For a long moment, Oscar is quiet. His jaw works back and forth as he stifles his earlier anger and faces me. “No, Van doesn’t need to know about Chris.”

“So glad you agree,” I say with a roll of my eyes. Like I need his approval.

Oscar grabs my shirtfront and yanks me over to him. “You still don’t know her as well as you think you do. If you did, she’d trust you with her secrets.”

“We’ve both learned not to trust anyone unless we absolutely have to. I don’t blame her for keeping things from me,” I seethe, “but don’t confuse her coming to you for answers as unconditional trust based on the closeness you once shared. She comes to you because she’s desperate for answers. You have no idea what you’ve put her through over the last year. I’m the one who had to hold her at night for months while she cried. I’m the one who saw her broken down by heartache and despair, only to watch her find her strength again and be stronger for it. She’s not the same little girl you left behind when your search for answers left her alone and terrified.”

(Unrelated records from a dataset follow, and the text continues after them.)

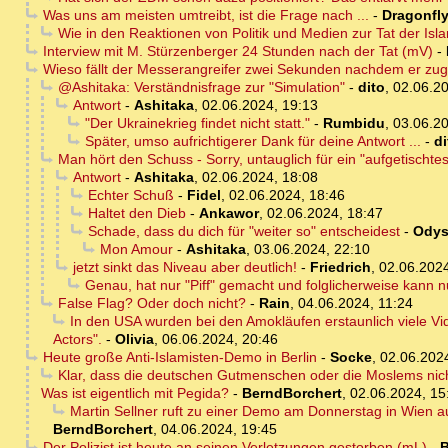
Was uns am meisten umtreibt, ist die Frage nach ...
-
Dragonfl
Wie in den Reaktionen von Politik und Medien zur Tat der Isl
Interview mit M. Stürzenberger 24 Stunden nach der Tat (mV)
-
Wieso fällt der Messerangreifer zwei Sekunden nachdem er zu
@Ashitaka: Verständnisfrage zur "Simulation"
-
dito
,
02.06.20
Antwort
-
Ashitaka
,
02.06.2024, 19:13
"Der Ukrainekrieg findet nicht statt."
-
Rumbidu
,
03.06.20
Später, umso aufrichtigerer Dank für deine Antwort ...
-
di
Man hört den Schuss - Sorry, untauglich für ein "aufgetischtes 
Antwort
-
Ashitaka
,
02.06.2024, 18:08
Echter Schuß
-
Fidel
,
02.06.2024, 18:46
Haltet den Dieb
-
Ankawor
,
02.06.2024, 18:47
Schade, dass du dich für "weiter so" entscheidest
-
Odys
Mon Amour
-
Ashitaka
,
03.06.2024, 22:10
jetzt sinkt das Niveau aber deutlich!
-
Friedrich
,
02.06.2024
Genau, hat nur "Piff" gemacht und folglicherweise kann nu
False Flag? Oder doch nicht?
-
Rain
,
04.06.2024, 11:24
In den USA wurden bei den Amokläufen erstaunlich viele Vid
Actors".
-
Olivia
,
06.06.2024, 20:46
Heute große Anti-Islamisten-Demo in Berlin
-
Socke
,
02.06.202
Klar, dass die deutschen Gutmenschen oder die Moslems nicht
Was ist eigentlich mit Pegida?
-
BerndBorchert
,
02.06.2024, 15
Martin Sellner ruft zu einer Demo am Donnerstag in Wien a
BerndBorchert
,
04.06.2024, 19:45
Der Polizist ist heute an seinen Verletzungen gestorben (mL)
-
B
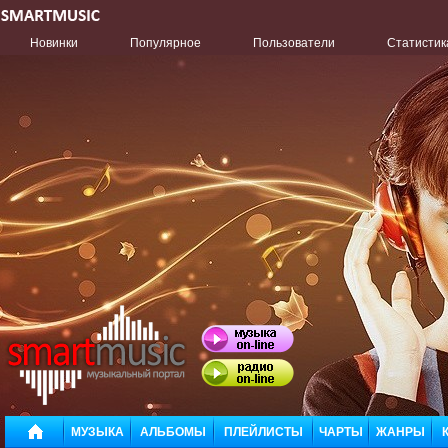
Новинки
Популярное
Пользователи
Статистик
МУЗЫКА
АЛЬБОМЫ
ПЛЕЙЛИСТЫ
ЧАРТЫ
ЖАНРЫ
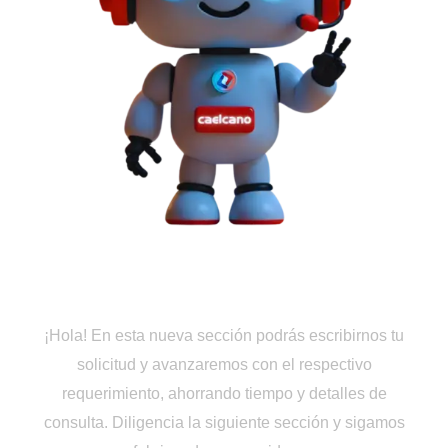
Cotiza en Línea
¡Hola! En esta nueva sección podrás escribirnos tu
solicitud y avanzaremos con el respectivo
requerimiento, ahorrando tiempo y detalles de
consulta. Diligencia la siguiente sección y sigamos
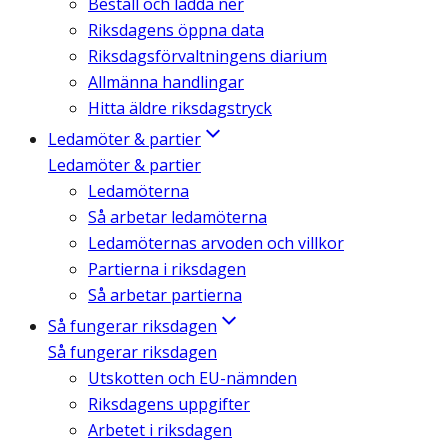
Beställ och ladda ner
Riksdagens öppna data
Riksdagsförvaltningens diarium
Allmänna handlingar
Hitta äldre riksdagstryck
Ledamöter & partier
Ledamöter & partier
Ledamöterna
Så arbetar ledamöterna
Ledamöternas arvoden och villkor
Partierna i riksdagen
Så arbetar partierna
Så fungerar riksdagen
Så fungerar riksdagen
Utskotten och EU-nämnden
Riksdagens uppgifter
Arbetet i riksdagen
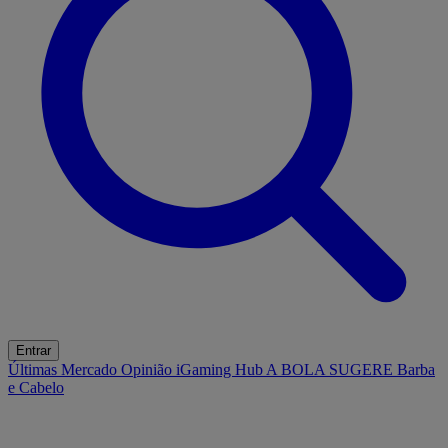
Entrar
Últimas
Mercado
Opinião
iGaming Hub
A BOLA SUGERE
Barba
e Cabelo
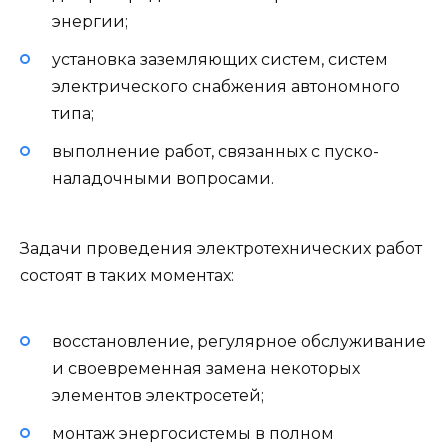
энергии;
установка заземляющих систем, систем
электрического снабжения автономного
типа;
выполнение работ, связанных с пуско-
наладочными вопросами.
Задачи проведения электротехнических работ
состоят в таких моментах:
восстановление, регулярное обслуживание
и своевременная замена некоторых
элементов электросетей;
монтаж энергосистемы в полном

Oscar shoves me away from him with a snarl. For the second time tonight, he knows someone else is right, and he hates it. “This is a risky plan, regardless of all of this. We both know her well enough to see the truth. Spying and deceiving are not Van’s strongest areas. I doubt her ability to survive this deal unharmed.”

“She’ll be okay,” I say, but my conviction is thin, at best.

The way Oscar grimaces says his faith is about as foolproof as mine is.

“I’ll help her. I won’t let anything happen to her, Oscar, I promise.”

I expect him to lash out with another round, pointing out my many faults and failures, but he surprises me by saying, “I know you won’t.”

Oscar turns, then, and starts toward the hospital. Before he gets more than a few steps away, though, he turns back and locks gazes with me. “You proved yourself today, Zander, but don’t forget, I know how to get out of here, and I’ll use that knowledge if I need to.”